Felix ist anders, aber  ein Mensch, wie alle anderen. Er hat eine schwere Körperbehinderung, weshalb ich ihn viel im Rollstuhl schieben muss. Felix kann nicht laufen, hat aber dafür einen starken Oberkörper. Auch fehlt ihm leider die Fähigkeit zu sprechen. Seit seiner Geburt ist es so.

Um sich zu verständigen nutzt Felix einen Sprachcomputer. Ein kleines Display mit Tastatur an seinen Rollstuhl überträgt das, was er eintippt in hörbare Worte. Ihr fragt euch sicher, wie es mit Felix und mir angefangen hat. Ich will es euch erzählen.


...


Zum ersten Mal traf ich Felix im Einwohnermeldeamt Köln zu einer Zeit, als noch niemand von der Corona-Pandemie sprach. Ich wollte dort meinen neuen Personalausweis abholen und sah Felix als einzigen Kunden im Raum, wie er ebenfalls auf sein Dokument wartete. Er hatte einen Begleiter bei sich. Ich stellte mich hinter Felix' Begleiter und wartete.

„So.", sagte der Beamte hinter dem Tresen. „Jetzt müssen Sie nur noch einmal hier und hier unterschreiben."Der Beamte deutete auf die entsprechenden Stellen.

Felix brauchte seine Zeit, aber ich ließ sie ihm. Der Beamte lächelte Felix' Begleiter an, als dieser sich aus heiterem Himmel den Bauch hielt und dann langsam nach hinten stolperte. Verunsichert ging ich ein paar Schritte zurück, als der Begleiter langsam in sich zusammensackte.

Ich hielt ihm den Rücken, damit er aufrecht blieb. „Geht es Ihnen nicht gut? Sie sind ja ganz blass!"

„Ich hab mit einem Mal furchtbare Bauchschmerzen. Rufen Sie einen Arzt.",  sagte der Mann.

Der Beamte hinter dem Tresen griff zum Telefon und wählte. Ich half dem Mann derweil auf einen herumstehenden Stuhl.
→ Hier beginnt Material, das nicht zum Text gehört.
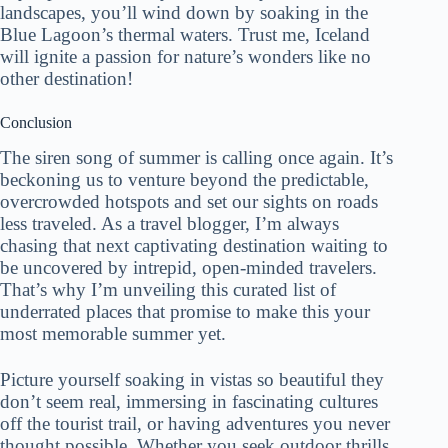
landscapes, you’ll wind down by soaking in the
Blue Lagoon’s thermal waters. Trust me, Iceland
will ignite a passion for nature’s wonders like no
other destination!
Conclusion
The siren song of summer is calling once again. It’s
beckoning us to venture beyond the predictable,
overcrowded hotspots and set our sights on roads
less traveled. As a travel blogger, I’m always
chasing that next captivating destination waiting to
be uncovered by intrepid, open-minded travelers.
That’s why I’m unveiling this curated list of
underrated places that promise to make this your
most memorable summer yet.
Picture yourself soaking in vistas so beautiful they
don’t seem real, immersing in fascinating cultures
off the tourist trail, or having adventures you never
thought possible. Whether you seek outdoor thrills,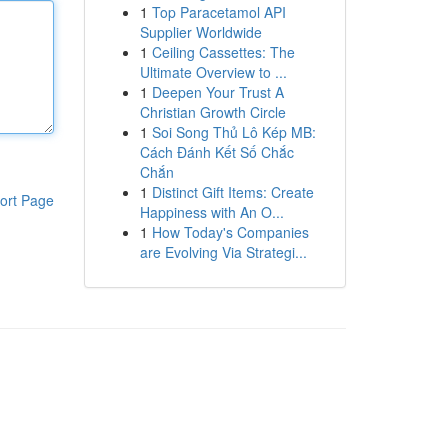
1
Top Paracetamol API
Supplier Worldwide
1
Ceiling Cassettes: The
Ultimate Overview to ...
1
Deepen Your Trust A
Christian Growth Circle
1
Soi Song Thủ Lô Kép MB:
Cách Đánh Kết Số Chắc
Chắn
1
Distinct Gift Items: Create
ort Page
Happiness with An O...
1
How Today's Companies
are Evolving Via Strategi...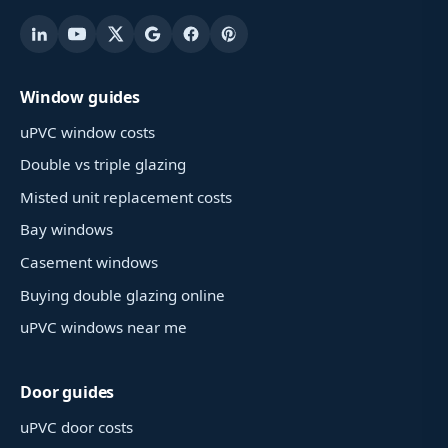
Window guides
uPVC window costs
Double vs triple glazing
Misted unit replacement costs
Bay windows
Casement windows
Buying double glazing online
uPVC windows near me
Door guides
uPVC door costs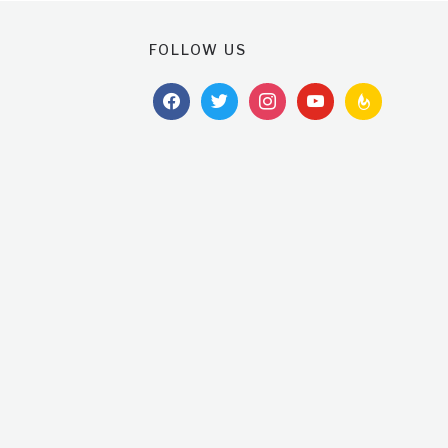
FOLLOW US
facebook
twitter
instagram
youtube
feedburner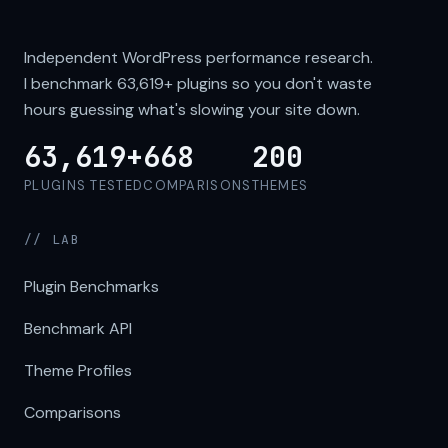
Independent WordPress performance research.
I benchmark
63,619+
plugins so you don't waste
hours guessing what's slowing your site down.
63,619+
668
200
PLUGINS TESTED
COMPARISONS
THEMES
// LAB
Plugin Benchmarks
Benchmark API
Theme Profiles
Comparisons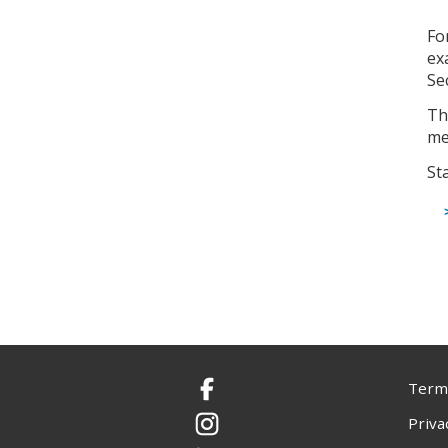
Fo
ex
Se
Th
me
St
Terms
Facebook
Priva
Instagram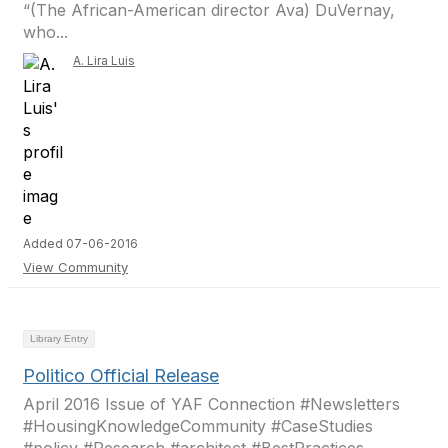
“(The African-American director Ava) DuVernay,
who...
A. Lira Luis
Added 07-06-2016
View Community
Library Entry
Politico Official Release
April 2016 Issue of YAF Connection #Newsletters
#HousingKnowledgeCommunity #CaseStudies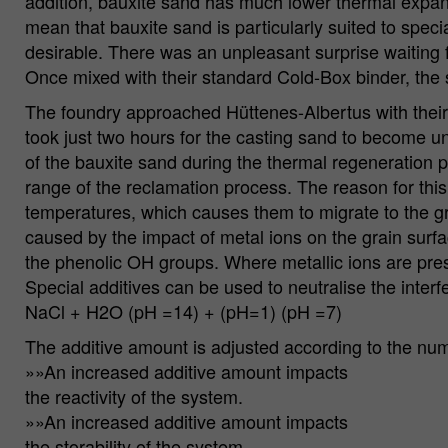
addition, bauxite sand has much lower thermal expansio
mean that bauxite sand is particularly suited to speci
desirable. There was an unpleasant surprise waiting f
Once mixed with their standard Cold-Box binder, the 
The foundry approached Hüttenes-Albertus with their 
took just two hours for the casting sand to become 
of the bauxite sand during the thermal regeneration 
range of the reclamation process. The reason for this
temperatures, which causes them to migrate to the gr
caused by the impact of metal ions on the grain surfa
the phenolic OH groups. Where metallic ions are prese
Special additives can be used to neutralise the inter
NaCl + H2O (pH =14) + (pH=1) (pH =7)
The additive amount is adjusted according to the numb
»»An increased additive amount impacts
the reactivity of the system.
»»An increased additive amount impacts
the storability of the system.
Felix hatte inzwischen vom Stift abgelassen und guckte seinen Begleiter besorgt an.

„Felix, es ist alles gut."

Vier Minuten später kamen Rettungssanitäter in den Raum. Sie legten den Mann auf den Boden, wo sie seinen Bauch abtasteten. Bei einer Stelle krümmte er sich sehr.

„Blinddarmdurchbruch!", bestätigte ein Sanitäter. „Wir müssen weg." Weitere Sanitäter kamen nun mit einer Trage in den Raum, auf welche sie Felix' Begleiter aufluden und festschnallten. Er wurde hinausgebracht.
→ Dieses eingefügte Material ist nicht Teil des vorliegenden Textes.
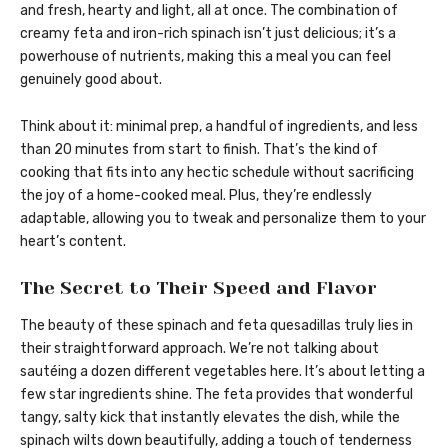
and fresh, hearty and light, all at once. The combination of
creamy feta and iron-rich spinach isn’t just delicious; it’s a
powerhouse of nutrients, making this a meal you can feel
genuinely good about.
Think about it: minimal prep, a handful of ingredients, and less
than 20 minutes from start to finish. That’s the kind of
cooking that fits into any hectic schedule without sacrificing
the joy of a home-cooked meal. Plus, they’re endlessly
adaptable, allowing you to tweak and personalize them to your
heart’s content.
The Secret to Their Speed and Flavor
The beauty of these spinach and feta quesadillas truly lies in
their straightforward approach. We’re not talking about
sautéing a dozen different vegetables here. It’s about letting a
few star ingredients shine. The feta provides that wonderful
tangy, salty kick that instantly elevates the dish, while the
spinach wilts down beautifully, adding a touch of tenderness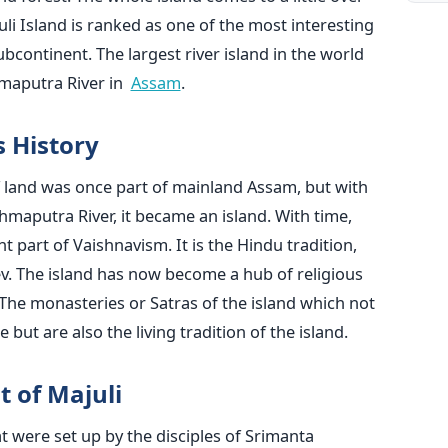
uli Island is ranked as one of the most interesting
ubcontinent. The largest river island in the world
r in ‍ ​‍​‌‍​‍‌​‍​‌‍​‍‌
Assam
.
s History
t of land was once part of mainland Assam, but with
hmaputra River, it became an island. With time,
 part of Vaishnavism. It is the Hindu tradition,
v. The island has now become a hub of religious
s. The monasteries or Satras of the island which not
e also the living tradition of the ​‍​‌‍​‍‌​‍​‌‍​‍‌island.
t of Majuli
t were set up by the disciples of Srimanta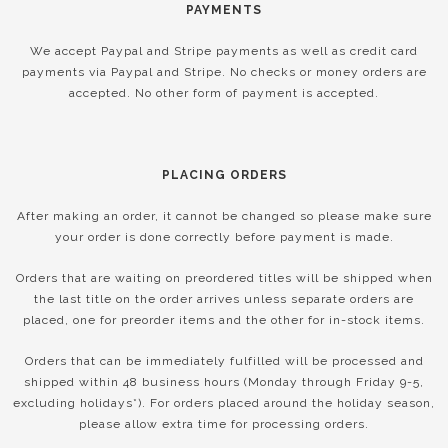
PAYMENTS
We accept Paypal and Stripe payments as well as credit card
payments via Paypal and Stripe. No checks or money orders are
accepted. No other form of payment is accepted.
PLACING ORDERS
After making an order, it cannot be changed so please make sure
your order is done correctly before payment is made.
Orders that are waiting on preordered titles will be shipped when
the last title on the order arrives unless separate orders are
placed, one for preorder items and the other for in-stock items.
Orders that can be immediately fulfilled will be processed and
shipped within 48 business hours (Monday through Friday 9-5,
excluding holidays*). For orders placed around the holiday season,
please allow extra time for processing orders.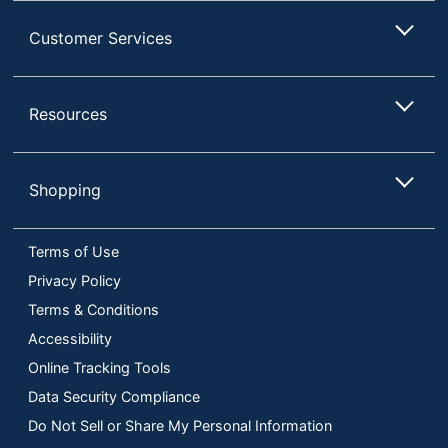
Customer Services
Resources
Shopping
Terms of Use
Privacy Policy
Terms & Conditions
Accessibility
Online Tracking Tools
Data Security Compliance
Do Not Sell or Share My Personal Information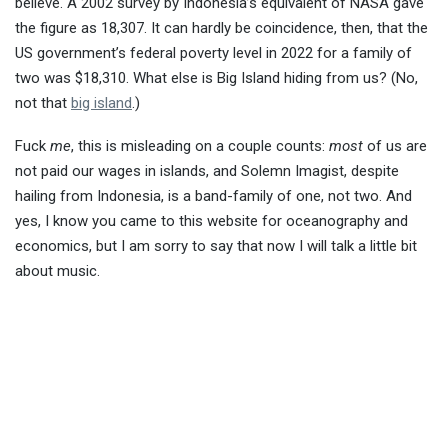
believe. A 2002 survey by Indonesia’s equivalent of NASA gave
the figure as 18,307. It can hardly be coincidence, then, that the
US government’s federal poverty level in 2022 for a family of
two was $18,310. What else is Big Island hiding from us? (No,
not that
big island
.)
Fuck
me
, this is misleading on a couple counts:
most
of us are
not paid our wages in islands, and Solemn Imagist, despite
hailing from Indonesia, is a band-family of one, not two. And
yes, I know you came to this website for oceanography and
economics, but I am sorry to say that now I will talk a little bit
about music.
Felix, der Beamte und ich waren nun allein. Wir alle guckten uns verständnislos an. Der Beamte wischte sich den Schweiß von der Stirn, als Felix plötzlich zu weinen begann.
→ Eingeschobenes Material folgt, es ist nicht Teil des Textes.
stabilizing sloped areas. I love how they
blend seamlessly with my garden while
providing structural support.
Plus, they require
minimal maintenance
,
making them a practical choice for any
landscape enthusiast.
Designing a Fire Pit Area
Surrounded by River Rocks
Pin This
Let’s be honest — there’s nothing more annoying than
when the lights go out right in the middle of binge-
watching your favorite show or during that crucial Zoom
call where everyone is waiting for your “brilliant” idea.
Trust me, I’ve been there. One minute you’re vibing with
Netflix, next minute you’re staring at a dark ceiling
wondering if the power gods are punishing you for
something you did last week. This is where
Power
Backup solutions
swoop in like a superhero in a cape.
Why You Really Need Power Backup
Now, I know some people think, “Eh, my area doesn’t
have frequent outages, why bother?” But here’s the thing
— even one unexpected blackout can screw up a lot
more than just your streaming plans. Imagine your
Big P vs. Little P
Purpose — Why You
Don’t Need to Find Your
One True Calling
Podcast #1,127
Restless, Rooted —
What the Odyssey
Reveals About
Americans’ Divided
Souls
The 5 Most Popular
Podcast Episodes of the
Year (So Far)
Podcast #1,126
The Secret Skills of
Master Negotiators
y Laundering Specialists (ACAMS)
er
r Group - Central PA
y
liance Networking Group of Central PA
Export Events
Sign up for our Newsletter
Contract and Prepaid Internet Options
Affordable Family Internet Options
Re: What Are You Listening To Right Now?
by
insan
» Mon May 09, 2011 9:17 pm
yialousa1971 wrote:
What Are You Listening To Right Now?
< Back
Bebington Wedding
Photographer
Ich ging zu ihm. „Hallo du?", sagte ich und legte meine Hand auf seine. „Bisschen viel, was?"

Er nickte.

„War das eben dein Bruder?"

Felix tippte irgendwas in einen Bildschirm. „Assistenz.", sagte eine Computerstimme. Er drehte den Bildschirm so, dass sich auch hinein sehen konnte.

„Ach cool. Das Ding übersetzt, was du eintippst?"

„Ja.", tippte er.

„Wie heißt du denn?"

„Felix. Ich kann nicht sprechen."

„Ich bin Laura. Tut mir leid,  dass du nicht sprechen kannst."

„Lass das. Ich hasse Leute, die mich für meine Behinderung bemitleiden."

„Sorry."

„Und hör auf, dich andauernd zu entschuldigen. Lass lieber zusehen, dass wir zwei Hübschen  hier raus kommen. Ich brauch Luft."